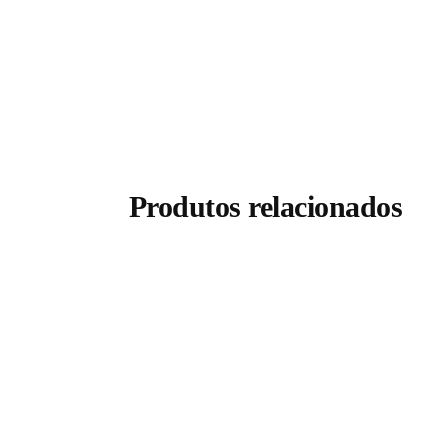
Produtos relacionados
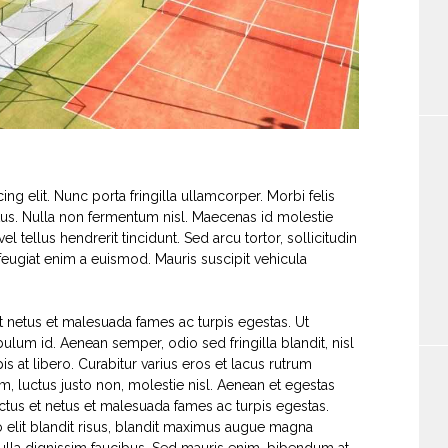
g elit. Nunc porta fringilla ullamcorper. Morbi felis
etus. Nulla non fermentum nisl. Maecenas id molestie
el tellus hendrerit tincidunt. Sed arcu tortor, sollicitudin
r feugiat enim a euismod. Mauris suscipit vehicula
t netus et malesuada fames ac turpis egestas. Ut
bulum id. Aenean semper, odio sed fringilla blandit, nisl
s at libero. Curabitur varius eros et lacus rutrum
, luctus justo non, molestie nisl. Aenean et egestas
ectus et netus et malesuada fames ac turpis egestas.
to elit blandit risus, blandit maximus augue magna
lla dignissim faucibus. Sed mauris enim, bibendum at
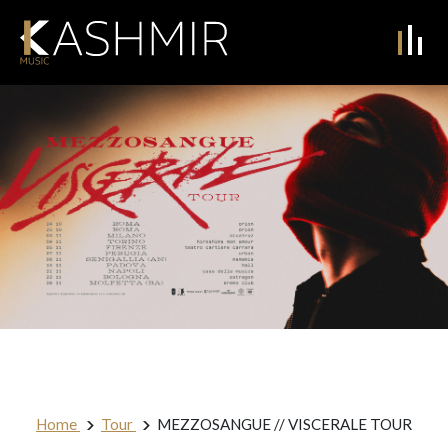
Home
Tour
MEZZOSANGUE // VISCERALE TOUR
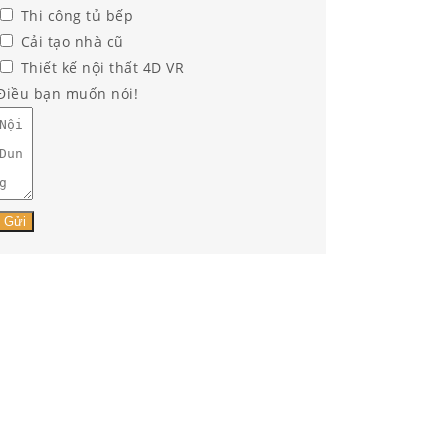
Thi công tủ bếp
Cải tạo nhà cũ
Thiết kế nội thất 4D VR
Điều bạn muốn nói!
Gửi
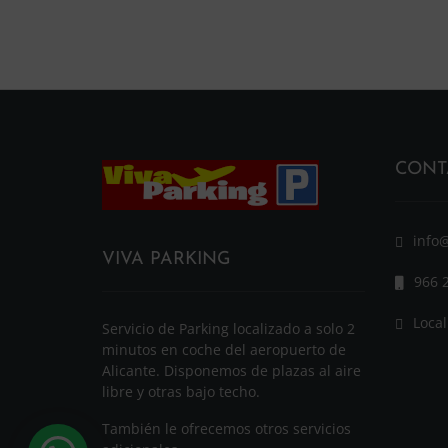
CONT
info
VIVA PARKING
966 
Local
Servicio de Parking localizado a solo 2
minutos en coche del aeropuerto de
Alicante. Disponemos de plazas al aire
libre y otras bajo techo.
También le ofrecemos otros servicios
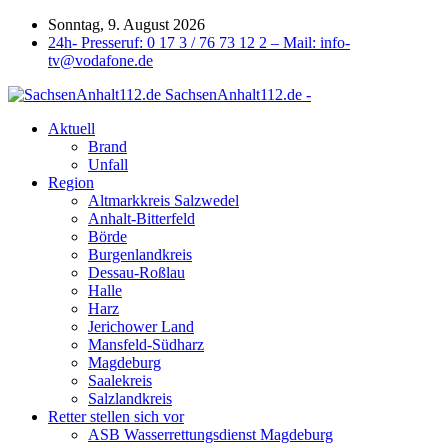
Sonntag, 9. August 2026
24h- Presseruf: 0 17 3 / 76 73 12 2 – Mail: info-
tv@vodafone.de
SachsenAnhalt112.de -
Aktuell
Brand
Unfall
Region
Altmarkkreis Salzwedel
Anhalt-Bitterfeld
Börde
Burgenlandkreis
Dessau-Roßlau
Halle
Harz
Jerichower Land
Mansfeld-Südharz
Magdeburg
Saalekreis
Salzlandkreis
Retter stellen sich vor
ASB Wasserrettungsdienst Magdeburg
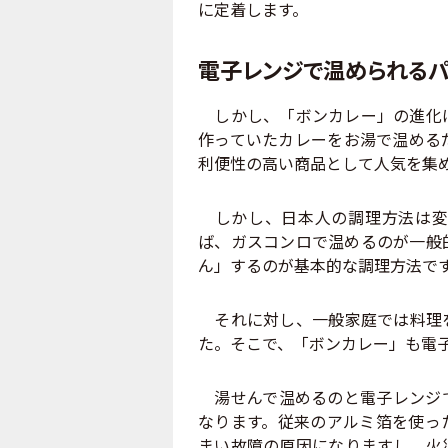
に定着します。
電子レンジで温められる
しかし、「ボンカレー」の進化は
作っていたカレーをお湯で温める
利便性の高い商品として人気を集
しかし、日本人の調理方法は変
ば、ガスコンロで温めるのが一般
ん」するのが基本的な調理方法で
それに対し、一般家庭では料理を
た。そこで、「ボンカレー」も電
湯せんで温めるのと電子レンジで
なります。従来のアルミ箔を使っ
まい故障の原因になりますし、火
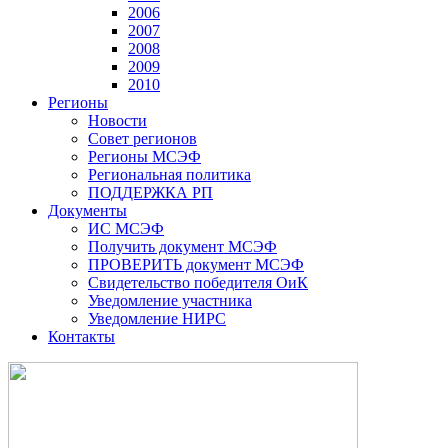
2006
2007
2008
2009
2010
Регионы
Новости
Совет регионов
Регионы МСЭФ
Региональная политика
ПОДДЕРЖКА РП
Документы
ИС МСЭФ
Получить документ МСЭФ
ПРОВЕРИТЬ документ МСЭФ
Свидетельство победителя ОиК
Уведомление участника
Уведомление НИРС
Контакты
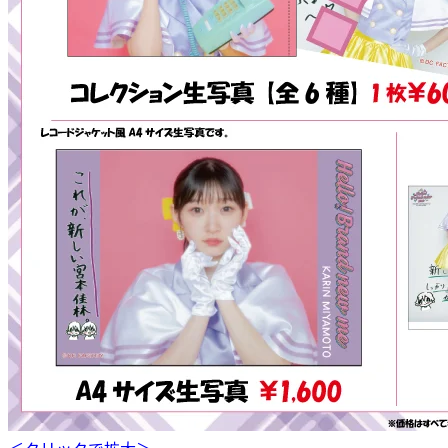
＜クリックで拡大＞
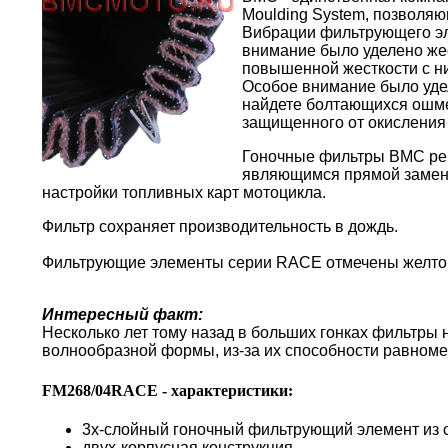
Moulding System, позволяю
Вибрации фильтрующего эл
внимание было уделено жес
повышенной жесткости с н
Особое внимание было уде
найдете болтающихся ошме
защищенного от окисления
Гоночные фильтры BMC реко
являющимся прямой замено
настройки топливных карт мотоцикла.
Фильтр сохраняет производительность в дождь.
Фильтрующие элементы серии RACE отмечены желто
Интересный факт:
Несколько лет тому назад в больших гонках фильтры
волнообразной формы, из-за их способности равноме
FM268/04RACE - характеристики:
3х-слойный гоночный фильтрующий элемент из 
двух-корпусная конструкция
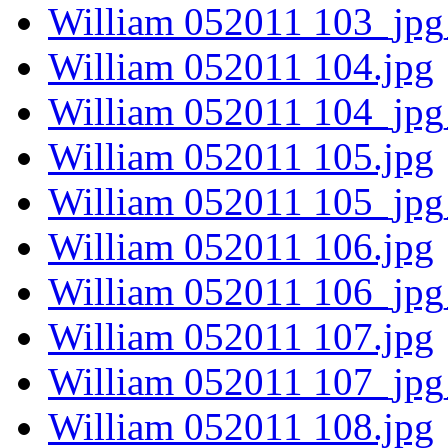
William 052011 103_jpg
William 052011 104.jpg
William 052011 104_jpg
William 052011 105.jpg
William 052011 105_jpg
William 052011 106.jpg
William 052011 106_jpg
William 052011 107.jpg
William 052011 107_jpg
William 052011 108.jpg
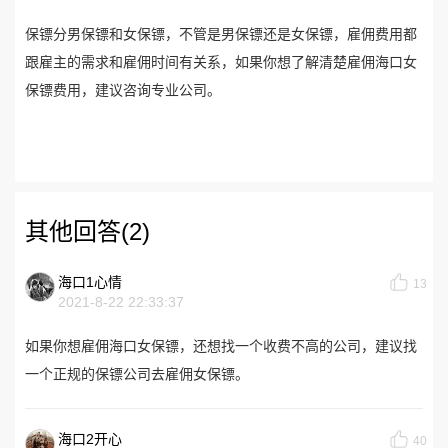
保镖分男保镖和女保镖，不管是男保镖还是女保镖，雇佣费用都
跟雇主的需求和雇佣时间有关系，如果你想了解清楚雇佣海口女
保镖费用，建议咨询专业公司。
其他回答(2)
海口1心情
13
2021-8-22 22:33:37
如果你想雇佣海口女保镖，还想找一个收费不高的公司，建议找
一个正规的保镖公司去雇佣女保镖。
海口2开心
40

——————————

• _Exercise_: Return all lines from the material that contain "enim".

• _Written answer_:
r feugiat enim a euismod. Mauris suscipit vehicula
lla dignissim faucibus. Sed mauris enim, bibendum at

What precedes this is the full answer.